Sarah
Hyacinthe
Il y a certains rappeurs pour qui Paris est une vraie muse. Le trop rare Jeune LC par exemple, connait la capitale comme sa poche, et s'en sert pour imprégner ses histoires de deal d'une prose qui sent bon le brouhaha des bars de Ménilmontant. C'est aussi le cas de Hyacinthe, qui a toujours vu la capitale sous des angles peu glamour: ceux des déceptions amoureuses, des longues soirées d'ennui conjurées par la prise de drogues. A la lumière de ce filtre peu engageant, pas surprenant que le Parisien veuille à l'aube de son quart de siècle prendre ses distances avec Paris. En fait, avec ce premier "vrai" album, il exhibe une telle amertume vis-à-vis de la ville qu'on le sent très loin des immeubles haussmaniens et très près des gratte-ciels de Shibuya.
Il aura fallu deux longues années pour que Hyacinthe parvienne à traduire ce besoin de changement dans sa musique.
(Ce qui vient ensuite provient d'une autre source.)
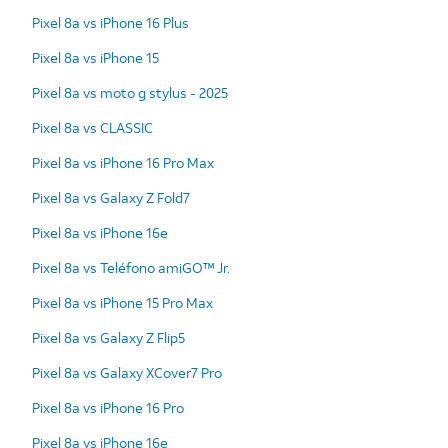
Pixel 8a vs iPhone 16 Plus
Pixel 8a vs iPhone 15
Pixel 8a vs moto g stylus - 2025
Pixel 8a vs CLASSIC
Pixel 8a vs iPhone 16 Pro Max
Pixel 8a vs Galaxy Z Fold7
Pixel 8a vs iPhone 16e
Pixel 8a vs Teléfono amiGO™ Jr.
Pixel 8a vs iPhone 15 Pro Max
Pixel 8a vs Galaxy Z Flip5
Pixel 8a vs Galaxy XCover7 Pro
Pixel 8a vs iPhone 16 Pro
Pixel 8a vs iPhone 16e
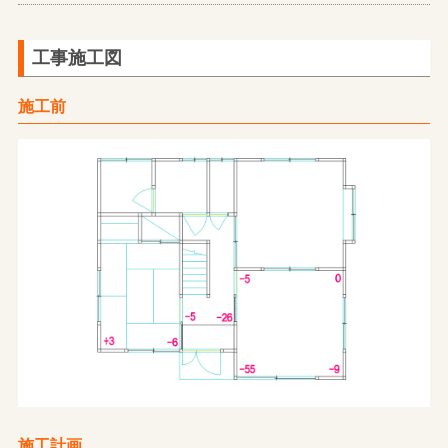
工事施工図
施工前
施工計画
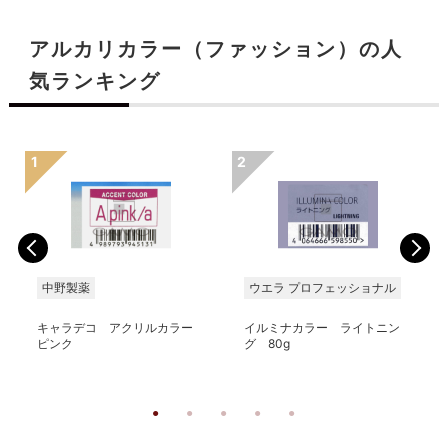
アルカリカラー（ファッション）の人
気ランキング
中野製薬
ウエラ プロフェッショナル
キャラデコ アクリルカラー
イルミナカラー ライトニン
ピンク
グ 80g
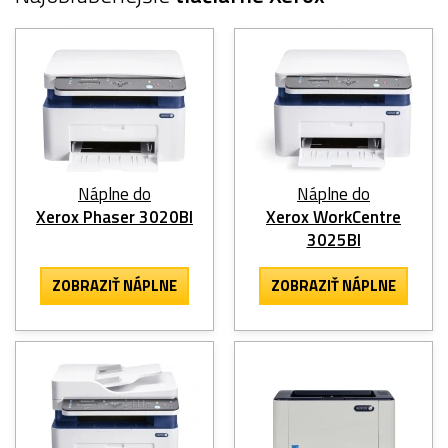
Náplne do
Náplne do
Xerox Phaser 3020BI
Xerox WorkCentre
3025BI
ZOBRAZIŤ NÁPLNE
ZOBRAZIŤ NÁPLNE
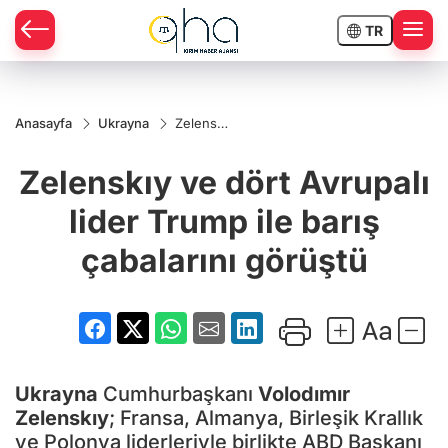
TR
Anasayfa
Ukrayna
Zelenskıy
ve dört
Avrupalı
Zelenskıy ve dört Avrupalı
lider
Trump ile
barış
lider Trump ile barış
çabalarını
görüştü
çabalarını görüştü
Ukrayna
Cumhurbaşkanı
Volodımır
Zelenskıy
; Fransa, Almanya, Birleşik Krallık
ve Polonya liderleriyle birlikte ABD Başkanı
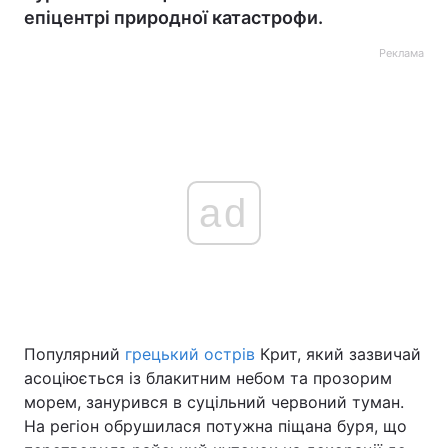
епіцентрі природної катастрофи.
Реклама
ad
Популярний
грецький острів
Крит, який зазвичай
асоціюється із блакитним небом та прозорим
морем, занурився в суцільний червоний туман.
На регіон обрушилася потужна піщана буря, що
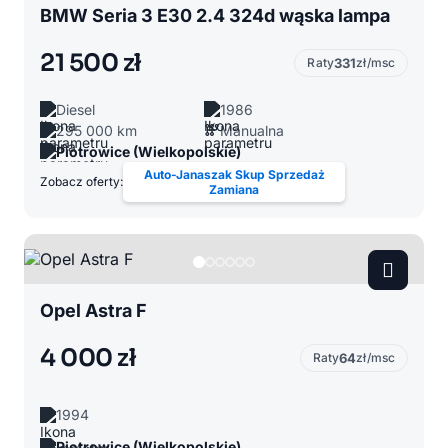
BMW Seria 3 E30 2.4 324d wąska lampa
21 500 zł
Raty
331
zł/msc
Diesel
1986
295 000 km
Manualna
Piotrowice (Wielkopolskie)
Auto-Janaszak Skup Sprzedaż
Zobacz oferty:
Zamiana
Opel Astra F
4 000 zł
Raty
64
zł/msc
1994
Piotrowice (Wielkopolskie)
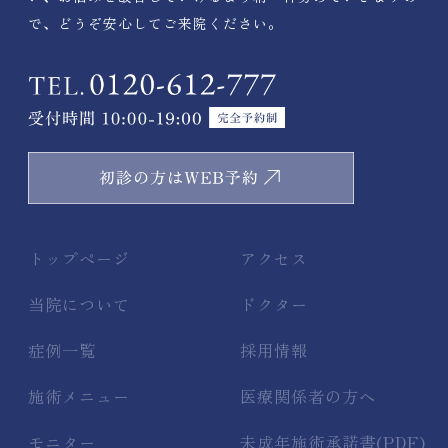
で、どうぞ安心してご来院ください。
トップページ
アクセス
当院について
ドクター
症例一覧
採用情報
施術メニュー
医療関係者の方へ
モニター
未成年施術承諾書(PDF)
Une éternité à l'échelle du rap. D'autant que le terrain de jeu a considérablement changé depuis SLRA2 : Mémoire de mes putains tristes: la jurisprudence PNL est passée par là, et le rappeur français lambda a aujourd'hui moins d'appréhension à l'idée d'offrir un album essentiellement chanté. Si entendre chanter Hyacinthe n'est pourtant pas une première, notamment au format mixtape, on l'a rarement senti aussi désireux de laisser son flow au placard pour privilégier l'écriture de belles chansons.
S'il affirme n'avoir toujours pas trouvé de "refrain à sa haine", le post-ado énervé de Sur la route de l'Ammour 2 a laissé place sur Sarah à un splendide adulte qui assume avec davantage de force ses orientations artistiques. Si la mélancolie ne quitte pas ses rimes, il s'exprime de manière plus apaisée, voire franchement romantique sur certains morceaux ("Le regard qui brille", "Seul en toi"). Et quand il fait le choix de renouer avec quelques uns de ses thèmes de prédilection, comme l'absence de figure paternelle, ceux-ci se retrouvent évoqués de manière plus juste et moins brouillonne que par le passé. Ces quelques morceaux sont d'ailleurs d'autant plus touchants qu'ils sont exprimés avec des codes et des références qui sont les siennes, et sur lesquels il exerce une maîtrise totale.
Cette main-mise sur le produit, elle s'exprime aussi au travers d'une esthétique qui prend plaisir à conjuguer pas mal d'extrêmes. Si l'on devait résumer grossièrement ce premier disque, on dirait que Sarah c'est un peu comme si Michel Berger jouait à une soirée Thunderdome: c'est un laboratoire où d'audacieux alchimistes s'amusent avec la violence et la niaiserie. Un champ d'expérimentation total dans lequel Hyacinthe s'acharne à juxtaposer chanson française et gabber, pour faire "des trucs beaux avec des trucs moches". Et ce qui pourrait être franchement flippant sur papier réussit, par la grâce d'un sixième sens qui échappe encore à notre logique, à tenir debout.
Sarah est l'effort le plus abouti de Hyacinthe à ce jour. Peut-être parce qu'il porte en lui un patrimoine métissé qui s'exprime au travers de la vie nocturne parisienne, du revival gabber néerlandais porté par Casual Gabberz jusqu'aux innovations du dernier Christophe, l'immense Les vestiges du chaos. C'est fort de ces splendides contradictions que Hyacinthe continue de s'épanouir artistiquement, toujours plus insaisissable à chaque sortie. Et quelque part, c'est tant mieux: on s'en voudrait qu'un tel électron libre fasse l'erreur de s'enterrer dans une recette trop convenue.